(Dataset records)
#####
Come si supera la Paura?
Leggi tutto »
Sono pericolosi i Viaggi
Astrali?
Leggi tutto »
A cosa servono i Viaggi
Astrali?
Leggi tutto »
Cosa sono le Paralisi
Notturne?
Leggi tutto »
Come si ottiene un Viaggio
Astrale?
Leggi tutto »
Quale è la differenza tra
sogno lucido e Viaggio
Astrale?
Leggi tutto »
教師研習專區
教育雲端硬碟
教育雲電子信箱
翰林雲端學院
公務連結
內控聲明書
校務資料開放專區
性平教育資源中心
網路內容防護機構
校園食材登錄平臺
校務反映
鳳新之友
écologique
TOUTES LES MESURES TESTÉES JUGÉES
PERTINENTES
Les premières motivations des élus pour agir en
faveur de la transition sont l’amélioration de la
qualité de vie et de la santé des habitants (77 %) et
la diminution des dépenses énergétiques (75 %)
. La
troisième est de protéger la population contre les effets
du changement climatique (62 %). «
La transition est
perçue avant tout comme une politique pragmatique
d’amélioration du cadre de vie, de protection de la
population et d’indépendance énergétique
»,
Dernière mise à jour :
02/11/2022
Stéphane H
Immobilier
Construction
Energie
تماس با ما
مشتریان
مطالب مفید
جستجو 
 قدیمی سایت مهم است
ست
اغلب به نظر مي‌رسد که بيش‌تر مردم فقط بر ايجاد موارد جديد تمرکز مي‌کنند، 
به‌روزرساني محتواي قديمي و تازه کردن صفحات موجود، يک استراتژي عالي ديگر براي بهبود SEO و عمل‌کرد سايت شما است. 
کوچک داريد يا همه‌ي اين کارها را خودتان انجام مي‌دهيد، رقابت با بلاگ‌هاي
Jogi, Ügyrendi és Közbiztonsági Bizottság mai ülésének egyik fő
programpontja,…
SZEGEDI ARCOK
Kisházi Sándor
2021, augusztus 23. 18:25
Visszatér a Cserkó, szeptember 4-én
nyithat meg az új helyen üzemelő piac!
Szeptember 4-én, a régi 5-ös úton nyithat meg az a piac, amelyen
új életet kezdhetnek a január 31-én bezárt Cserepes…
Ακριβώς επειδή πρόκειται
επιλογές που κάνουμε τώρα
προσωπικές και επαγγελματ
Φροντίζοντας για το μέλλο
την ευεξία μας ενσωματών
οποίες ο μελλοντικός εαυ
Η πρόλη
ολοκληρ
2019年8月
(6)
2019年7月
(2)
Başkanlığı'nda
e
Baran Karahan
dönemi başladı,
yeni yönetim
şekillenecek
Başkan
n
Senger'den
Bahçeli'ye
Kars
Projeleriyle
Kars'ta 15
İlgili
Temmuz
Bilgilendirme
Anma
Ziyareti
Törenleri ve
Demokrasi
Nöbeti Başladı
#####
**Activity:** The answer is to be one number: the count of lines in the entries containing the string "nyithat".

**Result below:** 2